Methods In 225 patients who were suspected of cervical LN metastases, fine-needle aspiration was performed, and Tg concentration was measured by radioimmunoassay. Biopsy or cytology results confirmed metastases in 104 patients, and benign lesions in 100 patients. Surgical biopsy detected metastases in 12 patients having negative cytologic findings. Detection rates of aspirate Tg and serum Tg were analyzed in 156 patients.
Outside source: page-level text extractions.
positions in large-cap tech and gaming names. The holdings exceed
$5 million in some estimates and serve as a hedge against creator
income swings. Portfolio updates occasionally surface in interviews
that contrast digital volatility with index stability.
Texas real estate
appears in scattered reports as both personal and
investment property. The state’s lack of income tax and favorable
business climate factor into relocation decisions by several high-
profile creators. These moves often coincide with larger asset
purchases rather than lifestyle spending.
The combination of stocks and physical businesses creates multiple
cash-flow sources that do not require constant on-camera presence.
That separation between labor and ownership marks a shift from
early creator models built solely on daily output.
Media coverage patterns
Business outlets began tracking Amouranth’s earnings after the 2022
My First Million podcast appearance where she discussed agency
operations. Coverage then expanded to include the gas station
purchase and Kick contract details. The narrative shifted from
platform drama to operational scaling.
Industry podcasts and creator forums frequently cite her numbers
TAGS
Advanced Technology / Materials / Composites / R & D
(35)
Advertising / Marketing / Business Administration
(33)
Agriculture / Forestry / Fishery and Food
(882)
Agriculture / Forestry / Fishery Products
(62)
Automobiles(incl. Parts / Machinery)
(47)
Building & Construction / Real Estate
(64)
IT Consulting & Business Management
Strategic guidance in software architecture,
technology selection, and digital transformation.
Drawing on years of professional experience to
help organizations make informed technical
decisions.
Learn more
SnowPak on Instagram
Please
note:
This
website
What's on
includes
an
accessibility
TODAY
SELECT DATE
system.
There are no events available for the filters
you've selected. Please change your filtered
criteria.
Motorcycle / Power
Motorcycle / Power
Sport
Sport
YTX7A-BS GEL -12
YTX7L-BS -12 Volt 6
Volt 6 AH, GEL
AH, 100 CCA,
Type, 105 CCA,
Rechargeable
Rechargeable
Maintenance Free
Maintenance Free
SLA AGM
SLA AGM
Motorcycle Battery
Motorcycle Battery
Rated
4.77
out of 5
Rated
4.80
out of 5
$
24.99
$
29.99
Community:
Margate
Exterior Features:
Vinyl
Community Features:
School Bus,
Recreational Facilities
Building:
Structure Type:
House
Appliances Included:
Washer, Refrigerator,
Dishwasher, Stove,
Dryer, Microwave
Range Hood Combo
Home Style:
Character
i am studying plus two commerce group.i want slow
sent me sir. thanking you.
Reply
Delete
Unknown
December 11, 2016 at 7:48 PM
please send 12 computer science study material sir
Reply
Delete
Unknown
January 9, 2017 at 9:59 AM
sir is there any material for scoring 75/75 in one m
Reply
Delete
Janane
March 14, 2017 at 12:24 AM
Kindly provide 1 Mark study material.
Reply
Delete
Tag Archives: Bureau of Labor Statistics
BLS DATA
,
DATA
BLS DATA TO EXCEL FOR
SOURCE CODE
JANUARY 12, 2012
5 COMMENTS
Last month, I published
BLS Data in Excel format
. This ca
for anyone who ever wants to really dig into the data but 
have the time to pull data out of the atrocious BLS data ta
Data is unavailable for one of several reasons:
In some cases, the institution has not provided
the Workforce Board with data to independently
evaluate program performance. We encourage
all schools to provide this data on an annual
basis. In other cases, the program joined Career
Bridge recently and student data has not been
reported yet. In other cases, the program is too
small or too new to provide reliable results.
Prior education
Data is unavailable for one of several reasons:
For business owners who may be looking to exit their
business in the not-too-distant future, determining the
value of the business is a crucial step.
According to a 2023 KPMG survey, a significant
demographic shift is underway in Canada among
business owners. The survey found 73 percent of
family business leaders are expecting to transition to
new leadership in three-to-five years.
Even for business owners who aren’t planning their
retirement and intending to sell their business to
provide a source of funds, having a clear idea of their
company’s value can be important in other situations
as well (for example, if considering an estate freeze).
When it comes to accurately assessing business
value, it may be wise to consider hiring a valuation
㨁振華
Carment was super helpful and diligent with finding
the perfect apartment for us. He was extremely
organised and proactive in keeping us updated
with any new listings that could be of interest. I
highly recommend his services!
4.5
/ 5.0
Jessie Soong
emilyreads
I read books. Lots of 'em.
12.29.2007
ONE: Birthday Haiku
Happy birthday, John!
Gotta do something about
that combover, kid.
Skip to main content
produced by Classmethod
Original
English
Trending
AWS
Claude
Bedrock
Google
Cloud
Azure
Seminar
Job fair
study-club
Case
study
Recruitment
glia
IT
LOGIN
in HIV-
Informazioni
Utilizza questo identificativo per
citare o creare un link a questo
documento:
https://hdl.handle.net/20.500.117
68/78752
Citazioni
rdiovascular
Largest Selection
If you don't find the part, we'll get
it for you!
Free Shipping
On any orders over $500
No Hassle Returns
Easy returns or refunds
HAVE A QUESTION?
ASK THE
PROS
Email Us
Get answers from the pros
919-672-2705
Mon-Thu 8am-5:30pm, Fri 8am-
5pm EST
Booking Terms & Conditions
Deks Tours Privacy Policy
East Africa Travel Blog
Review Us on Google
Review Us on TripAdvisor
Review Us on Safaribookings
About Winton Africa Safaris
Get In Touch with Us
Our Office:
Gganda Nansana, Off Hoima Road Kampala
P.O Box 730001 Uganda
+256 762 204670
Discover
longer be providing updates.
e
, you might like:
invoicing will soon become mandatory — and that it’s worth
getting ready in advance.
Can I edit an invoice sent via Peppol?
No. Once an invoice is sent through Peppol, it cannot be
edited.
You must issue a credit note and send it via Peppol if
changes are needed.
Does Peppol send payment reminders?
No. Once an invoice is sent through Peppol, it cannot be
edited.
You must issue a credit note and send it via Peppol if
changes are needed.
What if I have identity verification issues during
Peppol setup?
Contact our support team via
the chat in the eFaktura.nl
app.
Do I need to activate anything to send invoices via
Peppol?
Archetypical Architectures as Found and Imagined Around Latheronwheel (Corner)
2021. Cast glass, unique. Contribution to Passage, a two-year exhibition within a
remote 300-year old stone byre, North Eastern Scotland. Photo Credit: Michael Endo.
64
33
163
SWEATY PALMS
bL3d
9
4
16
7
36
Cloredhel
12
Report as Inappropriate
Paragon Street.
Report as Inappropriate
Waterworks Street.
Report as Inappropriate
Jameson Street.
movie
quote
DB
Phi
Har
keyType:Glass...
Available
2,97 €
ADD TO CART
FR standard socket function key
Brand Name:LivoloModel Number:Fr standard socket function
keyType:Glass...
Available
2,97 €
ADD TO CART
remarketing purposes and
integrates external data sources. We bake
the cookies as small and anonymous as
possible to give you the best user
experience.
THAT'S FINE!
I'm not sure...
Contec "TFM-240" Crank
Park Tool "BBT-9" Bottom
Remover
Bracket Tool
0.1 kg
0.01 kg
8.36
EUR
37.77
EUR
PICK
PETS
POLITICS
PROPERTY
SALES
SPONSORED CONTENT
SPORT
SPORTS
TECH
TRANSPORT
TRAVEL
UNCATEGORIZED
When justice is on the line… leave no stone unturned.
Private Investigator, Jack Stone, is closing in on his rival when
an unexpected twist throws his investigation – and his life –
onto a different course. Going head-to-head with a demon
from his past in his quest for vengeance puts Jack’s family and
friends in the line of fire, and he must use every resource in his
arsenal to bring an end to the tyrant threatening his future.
Results Aspirate Tg level with metastatic LN was significantly higher than that of benign lesion (11595.2±33814.5 vs. 431.7±2762.3, P<0.002). Among 12 patients showing discrepancy between biopsy and cytology (all metastatic LN in biopsy), aspirate Tg level (range: 343-25000 ng/ml) was high in 8 patients (66.7%) In addition, aspirate Tg detected 3 more patients with LN metastases in whom serum Tg was undetectable (<0.1 ng/ml). Aspirate Tg revealed larger area in receiver operation characteristic (ROC) curve than serum Tg (0.954 vs. 0.622, P<0.000 and 0.008, respectively). Cut-off value of aspirate Tg in ROC curve was 7.57 ng/ml (sensitivity: 92.6%, specificity: 92.0%)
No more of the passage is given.